С этими словами он удалился вместе с Либушкой, которая, очевидно, вняла тому, что Гельнгаузеновы рейтары и мушкетеры нуждаются в добавке. Присмиревшие, но также и возмущенные столь беспардонной дерзостью, литераторы на какое-то время остались одни. Пусть себе отведут душу вольными словопрениями. Не может быть, чтобы неутомимым плетением дактилических словес не перехитрили они опасности и не отстояли свою встречу; да сгинь весь мир, они все одно будут и средь тарарама спорить о правильно и неправильно составленных стопах. Ведь в конце концов всё — не одному Грифиусу в его блистательных сонетах это открылось — суета сует.

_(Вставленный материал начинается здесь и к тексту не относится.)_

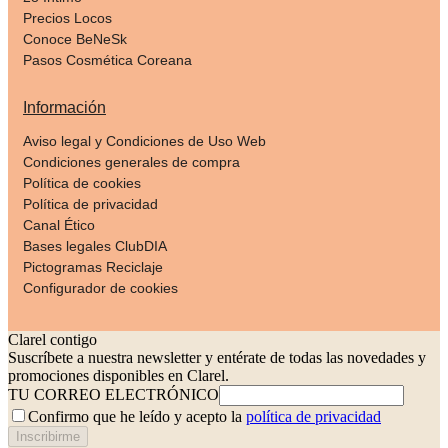
Precios Locos
Conoce BeNeSk
Pasos Cosmética Coreana
Información
Aviso legal y Condiciones de Uso Web
Condiciones generales de compra
Política de cookies
Política de privacidad
Canal Ético
Bases legales ClubDIA
Pictogramas Reciclaje
Configurador de cookies
Clarel contigo
Suscríbete a nuestra newsletter y entérate de todas las novedades y
promociones disponibles en Clarel.
TU CORREO ELECTRÓNICO
Confirmo que he leído y acepto la
política de privacidad
Inscribirme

А потому литературная беседа за столом, под жеванье и стук ложек, потекла себе дальше. На одном конце стола — напротив Даха — Бухнер, жестикулируя, выражал свою неприязнь к отсутствовавшему Шоттелю, которого уличал в нападках на «Плодоносное общество». В ответ Гарсдёрфер со своим издателем Эндтером — они вынашивали кое-какие совместные прожекты с Шоттелем — передразнивали магистрову манеру говорить. Всюду сыпались шуточки над теми, кто не приехал; вспыхивал и метался из стороны в сторону спор — в соли с перцем не было недостатка, и слова вылетали из жующих ртов, как камни из пращи: тут, сидя верхом на скамье, кто-то ехидно подсчитывал нижненемецкие pedes в творении Лауремберга; там Цезен и Биркен лягали усопшего Опица, называя его стихотворные правила тюремной решеткой и браня его образы за бесцветность. Оба новатора обвиняли Риста, Чепко и втихомолку Симона Даха в вечном «опицировании». Напротив того, Рист, сидевший с Векерлином и Лаурембергом, возмущался безнравственностью «пегницких пастухов»: в Нюрнберге на заседания «Цветочного ордена» допускаются-де даже женщины. Счастье еще, что хоть Дах не пригласил никого из дам. А то ведь их рифмованные душеизлияния вошли теперь в моду.